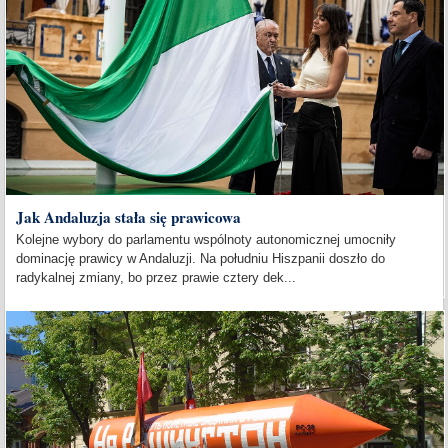
Jak Andaluzja stała się prawicowa
Kolejne wybory do parlamentu wspólnoty autonomicznej umocniły
dominację prawicy w Andaluzji. Na południu Hiszpanii doszło do
radykalnej zmiany, bo przez prawie cztery dek...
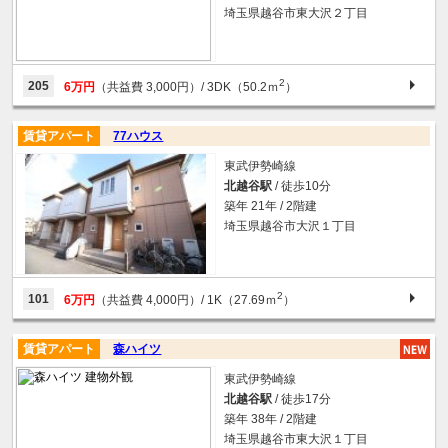
埼玉県越谷市東大沢２丁目
2
205
6万円
（共益費 3,000円）
/ 3DK（50.2ｍ
）
賃貸アパート
77ハウス
東武伊勢崎線
北越谷駅
/ 徒歩10分
築年 21年 / 2階建
埼玉県越谷市大沢１丁目
2
101
6万円
（共益費 4,000円）
/ 1K（27.69ｍ
）
賃貸アパート
森ハイツ
東武伊勢崎線
北越谷駅
/ 徒歩17分
築年 38年 / 2階建
埼玉県越谷市東大沢１丁目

::::::

TASK ITEM: Please copy the data above exactly; the pictures do not belong in the copy.

YOUR RESPONSE:
Jak Andaluzja stała się prawicowa
Kolejne wybory do parlamentu wspólnoty autonomicznej umocniły
dominację prawicy w Andaluzji. Na południu Hiszpanii doszło do
radykalnej zmiany, bo przez prawie cztery dek...
埼玉県越谷市東大沢２丁目
2
205
6万円
（共益費 3,000円）
/ 3DK（50.2ｍ
）
賃貸アパート
77ハウス
東武伊勢崎線
北越谷駅
/ 徒歩10分
築年 21年 / 2階建
埼玉県越谷市大沢１丁目
2
101
6万円
（共益費 4,000円）
/ 1K（27.69ｍ
）
賃貸アパート
森ハイツ
東武伊勢崎線
北越谷駅
/ 徒歩17分
築年 38年 / 2階建
埼玉県越谷市東大沢１丁目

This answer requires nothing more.